To gain a panoramic view of Targa Resources's market performance, explore these analyst evaluations alongside essential financial indicators. Stay informed and make judicious decisions using our Ratings Table.

Stay up to date on Targa Resources analyst ratings.

Delving into Targa Resources's Background

Targa Resources is a midstream firm that primarily operates gathering and processing assets with substantial positions in the Permian, Stack, Scoop, and Bakken plays. It has fractionation capacity at Mont Belvieu and operates a liquefied petroleum gas export terminal. The Grand Prix natural gas liquids pipeline is another important asset.

Financial Insights: Targa Resources

Market Capitalization: Surpassing industry standards, the company's market capitalization asserts its dominance in terms of size, suggesting a robust market position.

Revenue Growth: Targa Resources displayed positive results in 3 months. As of 31 March, 2024, the company achieved a solid revenue growth rate of approximately 0.93%. This indicates a notable increase in the company's top-line earnings. As compared to competitors, the company encountered difficulties, with a growth rate lower than the average among peers in the Energy sector.

Net Margin: Targa Resources's net margin lags behind industry averages, suggesting challenges in maintaining strong profitability. With a net margin of 6.03%, the company may face hurdles in effective cost management.

Return on Equity (ROE): Targa Resources's ROE stands out, surpassing industry averages. With an impressive ROE of 10.11%, the company demonstrates effective use of equity capital and strong financial performance.

Return on Assets (ROA): The company's ROA is below industry benchmarks, signaling potential difficulties in efficiently utilizing assets. With an ROA of 1.33%, the company may need to address challenges in generating satisfactory returns from its assets.

Debt Management: Targa Resources's debt-to-equity ratio surpasses industry norms, standing at 4.86. This suggests the company carries a substantial amount of debt, posing potential financial challenges.

Analyst Ratings: Simplified

Benzinga tracks 150 analyst firms and reports on their stock expectations.
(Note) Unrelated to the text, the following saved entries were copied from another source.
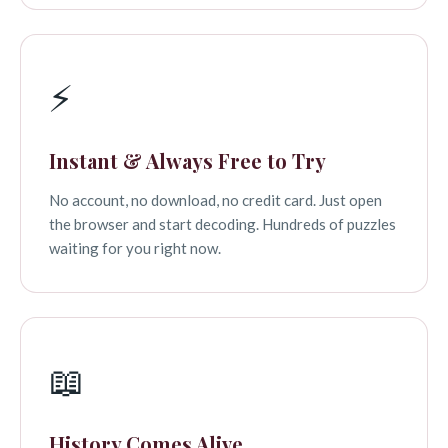
⚡
Instant & Always Free to Try
No account, no download, no credit card. Just open
the browser and start decoding. Hundreds of puzzles
waiting for you right now.
📖
History Comes Alive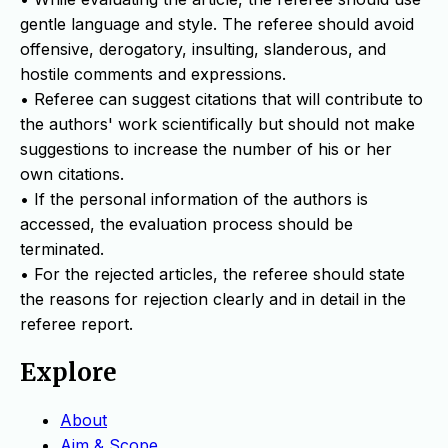
gentle language and style. The referee should avoid
offensive, derogatory, insulting, slanderous, and
hostile comments and expressions.
• Referee can suggest citations that will contribute to
the authors' work scientifically but should not make
suggestions to increase the number of his or her
own citations.
• If the personal information of the authors is
accessed, the evaluation process should be
terminated.
• For the rejected articles, the referee should state
the reasons for rejection clearly and in detail in the
referee report.
Explore
About
Aim & Scope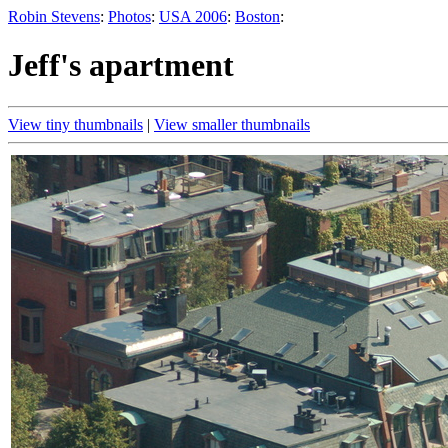
Robin Stevens
:
Photos
:
USA 2006
:
Boston
:
Jeff's apartment
View tiny thumbnails
|
View smaller thumbnails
Analysts typically arrive at their conclusions by predicting how much money a company will make in the future, usually the upcoming five years, and how risky or predictable that company's revenue streams are.

Analysts attend company conference calls and meetings, research company financial statements, and communicate with insiders to publish their ratings on stocks. Analysts typically rate each stock once per quarter or whenever the company has a major update.
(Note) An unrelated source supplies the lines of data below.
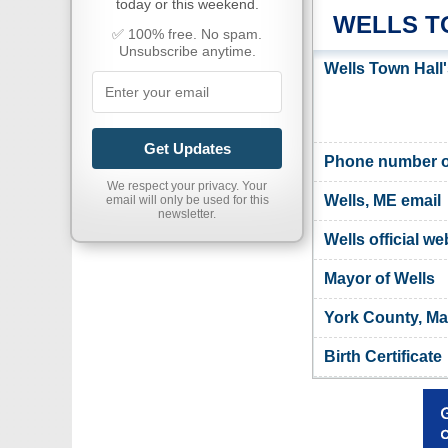
today or this weekend.
WELLS T
✅ 100% free. No spam.
Unsubscribe anytime.
Wells Town Hall
Get Updates
Phone number of
We respect your privacy. Your
Wells, ME email
email will only be used for this
newsletter.
Wells official we
Mayor of Wells
York County, Ma
Birth Certificate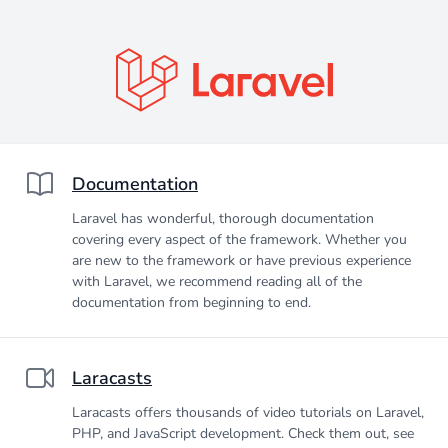
Documentation
Laravel has wonderful, thorough documentation
covering every aspect of the framework. Whether you
are new to the framework or have previous experience
with Laravel, we recommend reading all of the
documentation from beginning to end.
Laracasts
Laracasts offers thousands of video tutorials on Laravel,
PHP, and JavaScript development. Check them out, see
In addition to their assessments, some analysts extend their insights by offering predictions for key metrics such as earnings, revenue, and growth estimates. This supplementary information provides further guidance for traders. It is crucial to recognize that, despite their specialization, analysts are human and can only provide forecasts based on their beliefs.

This article was generated by Benzinga's automated content engine and reviewed by an editor.